Road tables on Central Avenue, the newly completed South Central Park and the city’s new comprehensive sidewalk inventory are a few ways Winter Haven is trying to get ahead in pedestrian safety.
A recent map released by the Polk Transportation Organization regarding 2018 transportation fatalities in Polk County revealed there were no pedestrian or bicycle fatalities inside the city limits last year, and two pedestrian fatalities just outside of the city limits on U.S. 17.
Winter Haven Police said they have tried to help educate the community with a WalkSmart brochure, as well as a Bike and Pedestrian Safety Law Synopsis pamphlet available in the police station lobby.
Public Safety Director Charlie Bird said the police motor unit runs pedestrian safety campaigns that specifically target high-foot traffic areas of the city.
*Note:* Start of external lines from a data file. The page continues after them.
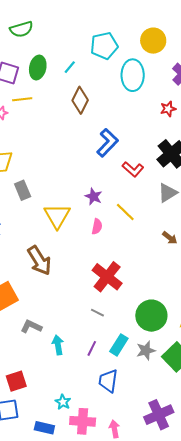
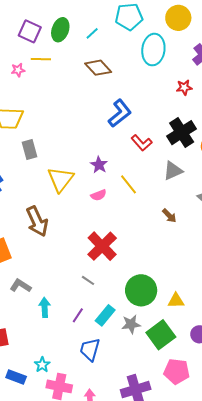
brown diamond: (80, 100) -> (98, 68), turned -76
pink semicircle: (97, 227) -> (99, 195), turned 49
blue rectangle: (44, 428) -> (16, 377), moved

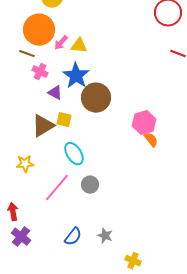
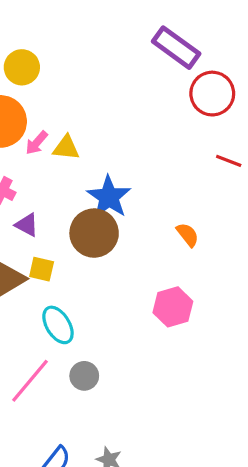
blue star: (76, 76) -> (109, 197), moved
pink hexagon: (144, 123) -> (173, 307), moved
orange semicircle: (151, 140) -> (188, 235), moved

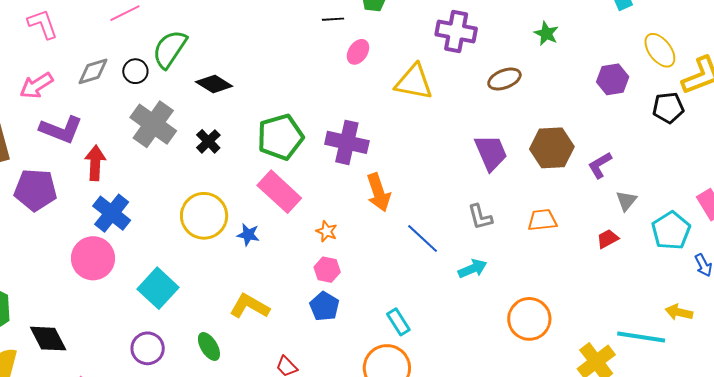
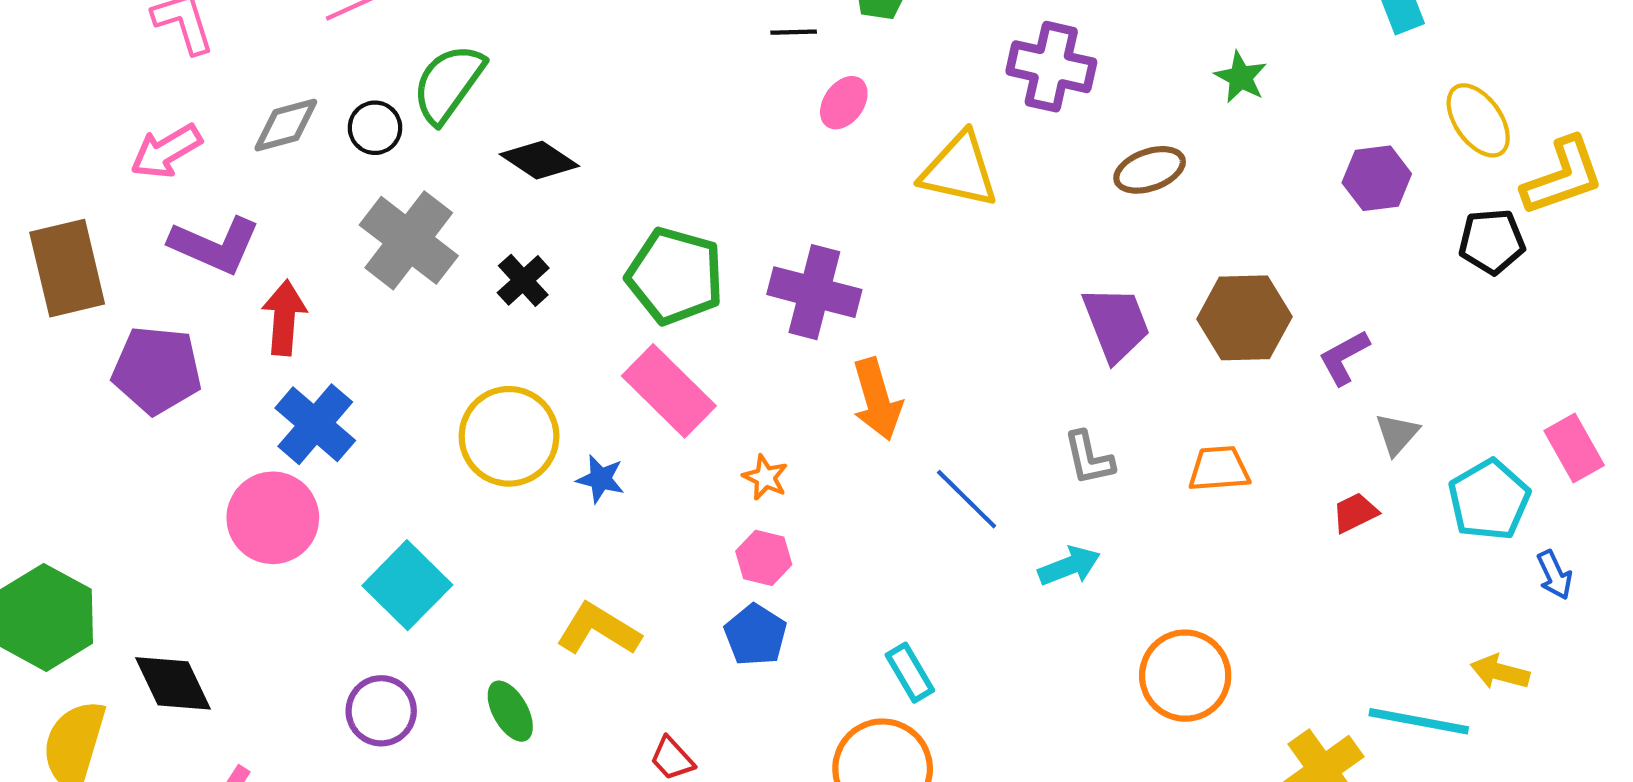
green pentagon: (280, 137) -> (675, 276), turned 30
Bird said WHPD also works with business partners to pinpoint areas where pedestrians are typically seen crossing outside of a crosswalk.
“When a location is identified that has large gaps between intersections with crosswalks, we determine strategies that can help funnel pedestrians to the crosswalks. One strategy could be shrubbery surrounding a parking lot or business directly adjacent to a sidewalk or aesthetically pleasing fencing that can help limit access to the roadway outside of the designated crosswalks,” said Bird.
What is Lakeland doing to improve pedestrian safety?
“We are still digesting the contents of the report and the locations of the crashes upon which the calculations are based,” said Kevin Cook, city of Lakeland Director of Communications, in an email.
That said, he added, “The Lakeland-Winter Haven metro area’s No. 5 ranking is very concerning and highlights the importance and urgency with which we must implement traffic safety projects and programs in our community.”
Lakeland has introduced several safety measures, he said, such as the five-second head start for pedestrians at certain signals downtown, a new diagonal crosswalk at the Lake Miriam/Cleveland Heights intersection and pedestrian enhancements around Lake Morton.
The Florida Department of Transportation has rolled out its new Complete Streets policy, which includes a plan for a transportation system appropriate for surrounding land uses, Cook said.
Polk Transportation Planning Organization sets aside $5 million to $6 million in federal funding for Complete Streets projects throughout Polk County.
Drivers struck and killed 49,340 people between 2008 and 2017 nationwide, noted Dangerous by Design.
Billy Hattaway, the Orlando director of transportation, said about being No. 1: “It is critically important we reverse this trend. The only acceptable number of pedestrian deaths is zero and the city is doing everything in its power to achieve this goal.”